As I witness Americans once again dancing to the tune of war drums and I get pushback for not genuflecting at the blue-and-yellow altar, I feel the need to inform. To follow is the first installment of a series of articles highlighting how God’s Country™ has been marketing and using war as a way to fatten the wallets of the powers that shouldn’t be. For starters, please allow me to put the lie to the myths surrounding the Mexican-American War.
When James K. Polk was elected U.S. president in 1844, he had every intention of creating a pretext to stir Americans into action against Mexico. One of the issues of the 1844 election was the annexation of Texas — or “reannexation,” as Polk called it. Apparently, no one bothered to remind him that Texas was not part of the original Louisiana Purchase.

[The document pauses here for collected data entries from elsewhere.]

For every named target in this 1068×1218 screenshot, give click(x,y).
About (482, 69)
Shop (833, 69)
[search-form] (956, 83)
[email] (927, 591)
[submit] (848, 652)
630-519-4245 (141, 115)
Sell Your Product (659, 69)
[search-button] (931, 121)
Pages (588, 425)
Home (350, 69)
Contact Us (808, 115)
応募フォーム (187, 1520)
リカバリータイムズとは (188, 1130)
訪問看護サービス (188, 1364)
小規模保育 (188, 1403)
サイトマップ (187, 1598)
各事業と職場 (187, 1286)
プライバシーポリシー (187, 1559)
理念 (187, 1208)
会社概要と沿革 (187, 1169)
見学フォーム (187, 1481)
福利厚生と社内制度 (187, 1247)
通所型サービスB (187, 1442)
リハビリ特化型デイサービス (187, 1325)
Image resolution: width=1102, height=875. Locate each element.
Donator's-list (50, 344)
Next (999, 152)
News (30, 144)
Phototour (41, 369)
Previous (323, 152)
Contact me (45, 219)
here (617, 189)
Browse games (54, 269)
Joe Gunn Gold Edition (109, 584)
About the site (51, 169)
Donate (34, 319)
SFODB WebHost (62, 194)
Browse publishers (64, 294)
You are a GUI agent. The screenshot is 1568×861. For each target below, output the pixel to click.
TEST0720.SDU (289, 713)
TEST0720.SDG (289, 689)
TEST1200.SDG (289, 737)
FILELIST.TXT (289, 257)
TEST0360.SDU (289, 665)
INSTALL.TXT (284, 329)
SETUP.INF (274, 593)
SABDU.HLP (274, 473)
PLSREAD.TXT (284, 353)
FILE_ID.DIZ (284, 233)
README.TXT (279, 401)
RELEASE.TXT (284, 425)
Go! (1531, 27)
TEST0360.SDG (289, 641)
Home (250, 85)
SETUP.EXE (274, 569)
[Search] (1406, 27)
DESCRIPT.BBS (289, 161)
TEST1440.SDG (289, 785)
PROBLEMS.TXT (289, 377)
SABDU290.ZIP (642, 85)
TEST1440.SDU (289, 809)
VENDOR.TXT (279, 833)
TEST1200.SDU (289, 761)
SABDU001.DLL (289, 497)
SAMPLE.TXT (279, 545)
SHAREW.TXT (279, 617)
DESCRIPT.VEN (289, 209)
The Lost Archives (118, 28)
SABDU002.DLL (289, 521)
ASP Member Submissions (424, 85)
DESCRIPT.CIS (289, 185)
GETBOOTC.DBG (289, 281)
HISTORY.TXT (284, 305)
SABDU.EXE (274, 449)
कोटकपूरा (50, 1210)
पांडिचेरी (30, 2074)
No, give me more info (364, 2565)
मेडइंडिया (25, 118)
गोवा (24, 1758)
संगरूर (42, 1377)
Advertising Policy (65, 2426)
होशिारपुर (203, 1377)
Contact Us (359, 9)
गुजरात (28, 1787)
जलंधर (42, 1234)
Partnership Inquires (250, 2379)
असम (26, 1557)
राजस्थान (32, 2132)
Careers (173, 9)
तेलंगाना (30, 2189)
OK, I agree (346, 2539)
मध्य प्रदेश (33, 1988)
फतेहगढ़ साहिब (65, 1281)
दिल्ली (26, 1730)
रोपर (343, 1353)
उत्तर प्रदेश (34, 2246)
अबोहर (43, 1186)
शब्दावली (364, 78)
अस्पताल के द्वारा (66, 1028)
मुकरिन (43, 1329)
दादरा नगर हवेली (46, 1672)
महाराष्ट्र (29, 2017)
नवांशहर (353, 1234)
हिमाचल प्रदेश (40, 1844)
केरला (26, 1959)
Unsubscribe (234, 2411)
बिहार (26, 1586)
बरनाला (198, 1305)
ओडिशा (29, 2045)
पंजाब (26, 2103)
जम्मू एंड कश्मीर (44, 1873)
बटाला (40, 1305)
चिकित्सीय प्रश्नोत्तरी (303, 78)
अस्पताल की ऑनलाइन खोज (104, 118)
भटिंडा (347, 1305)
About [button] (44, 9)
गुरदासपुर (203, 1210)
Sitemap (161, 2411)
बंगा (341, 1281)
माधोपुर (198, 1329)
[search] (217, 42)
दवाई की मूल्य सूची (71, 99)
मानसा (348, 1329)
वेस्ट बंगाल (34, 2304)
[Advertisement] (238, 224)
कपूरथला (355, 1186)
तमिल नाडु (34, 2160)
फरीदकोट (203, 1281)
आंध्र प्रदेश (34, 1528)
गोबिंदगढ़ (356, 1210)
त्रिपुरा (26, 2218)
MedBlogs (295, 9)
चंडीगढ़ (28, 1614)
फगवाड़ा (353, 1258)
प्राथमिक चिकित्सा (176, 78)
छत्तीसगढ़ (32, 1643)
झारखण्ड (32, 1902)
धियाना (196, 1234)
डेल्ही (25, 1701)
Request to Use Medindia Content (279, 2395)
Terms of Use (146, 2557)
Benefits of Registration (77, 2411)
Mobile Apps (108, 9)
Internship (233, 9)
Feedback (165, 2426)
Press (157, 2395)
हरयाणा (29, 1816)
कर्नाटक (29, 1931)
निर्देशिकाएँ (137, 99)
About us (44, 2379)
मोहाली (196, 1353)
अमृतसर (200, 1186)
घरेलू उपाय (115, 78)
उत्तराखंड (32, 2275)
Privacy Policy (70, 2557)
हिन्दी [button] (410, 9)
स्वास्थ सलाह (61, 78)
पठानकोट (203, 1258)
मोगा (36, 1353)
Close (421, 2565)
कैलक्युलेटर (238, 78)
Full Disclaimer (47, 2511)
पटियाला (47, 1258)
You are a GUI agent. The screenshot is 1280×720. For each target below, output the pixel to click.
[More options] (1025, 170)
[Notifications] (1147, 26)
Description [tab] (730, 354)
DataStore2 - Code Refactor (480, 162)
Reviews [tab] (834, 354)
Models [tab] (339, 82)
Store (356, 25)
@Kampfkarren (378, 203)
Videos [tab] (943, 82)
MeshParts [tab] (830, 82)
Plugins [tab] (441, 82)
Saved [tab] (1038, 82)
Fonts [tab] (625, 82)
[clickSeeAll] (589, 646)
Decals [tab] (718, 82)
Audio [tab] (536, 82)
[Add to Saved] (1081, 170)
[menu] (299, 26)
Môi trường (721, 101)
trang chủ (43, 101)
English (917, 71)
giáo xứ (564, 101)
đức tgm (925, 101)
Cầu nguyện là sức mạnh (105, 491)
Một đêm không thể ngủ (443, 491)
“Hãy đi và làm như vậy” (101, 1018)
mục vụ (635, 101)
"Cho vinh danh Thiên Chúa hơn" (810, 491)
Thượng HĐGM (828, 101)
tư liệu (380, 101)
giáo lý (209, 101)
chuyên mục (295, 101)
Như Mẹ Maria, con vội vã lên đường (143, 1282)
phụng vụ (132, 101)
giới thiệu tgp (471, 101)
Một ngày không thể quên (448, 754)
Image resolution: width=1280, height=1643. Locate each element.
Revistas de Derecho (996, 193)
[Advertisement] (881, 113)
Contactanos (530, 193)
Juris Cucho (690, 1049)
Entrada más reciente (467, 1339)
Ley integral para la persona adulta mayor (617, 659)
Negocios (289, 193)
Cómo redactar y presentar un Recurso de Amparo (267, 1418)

When Mexico gained independence from Spain in 1821, the territory of Texas (along with what are now New Mexico, Arizona, Nevada, Utah, California, and part of Colorado) was Mexican territory. Fifteen years later, Texas claimed its independence as the Lone Star Republic. In Washington, it was viewed as U.S. property.
“Even before Polk’s inauguration, Congress adopted a joint resolution on his proposal to annex Texas,” explains historian Kenneth C. Davis. “When Mexico heard of this action in March 1845, it severed diplomatic relations with the United States.” Undeterred, Polk sent an ambassador, James Slidell, to negotiate a purchase of Texas and California. Slidell was rebuffed.
Polk took a new tack and ordered General Zachary Taylor to lead his troops all the way to the Rio Grande, thus testing the defined borders. “Mexico claimed that the boundary was the Nueces River, northeast of the Rio Grande, and considered the advance of Taylor’s troops an act of aggression,” says Davis.
Colonel Ethan Allen Hitchcock, commander of the 3rd Infantry Regiment, said of this move, “It looks as if the government sent a small force on purpose to bring on a war, so as to have a pretext for taking California and as much of this country as it chooses.”
Translation: It was time to employ the ol’ “sleeping giant” myth.
The pretext arrived on cue when Polk ordered Taylor and his 3500-member “Army of observation” to cross the Rio Grande. Taylor’s quartermaster, Colonel Cross went missing, his body was found eleven days later with his skull crushed. The day after Cross’ high-profile public funeral, a patrol of Taylor’s soldiers was attacked by Mexicans. Sixteen were killed.
Taylor sent a dispatch to Polk: “Hostilities may now be considered as commenced.”
Declaring “the cup of forbearance” to have been exhausted, Polk announced to Congress, “War exists.”
“An agreeable Democratic majority in the House and Senate quickly voted — with little dissent from the Whig opposition — to expand the army by an additional 50,000 men. America’s most naked war of territorial aggression was underway,” Davis explains.
A naked war of territorial aggression, of course, requires plenty of public funding. This reality offered author Henry David Thoreau an opportunity for a powerful example of civil disobedience. When Thoreau was asked by his local tax collector, Sam Staples, to pony up for the poll tax, he refused on moral grounds.
“What am I to do?” asked the flustered Staples. Thoreau’s reply sums it all up in one word: “Quit.”
Ralph Waldo Emerson later visited his friend in jail and asked, “Henry, what are you doing in there?” Again, Thoreau’s answer spoke volumes: “Waldo, the question is what are you doing out there?”
Unfortunately, few Americans followed Thoreau’s lead and in 1846 commenced what Ulysses S. Grant later called “one of the most unjust wars ever waged by a stronger against a weaker nation.”
Sadly, it was more than that. The Mexican-American War and its manufactured pretext created a template for illegal and immoral interventions by the Home of the Brave™ for the next 176 years — and counting.
Thoreau inspired me when I was a young teen. I still hold him in high regard. I've struggled, though, to find others who were similarly inspired. Most people can't walk a picket line alone. I completely understand. It can be scary and isolating.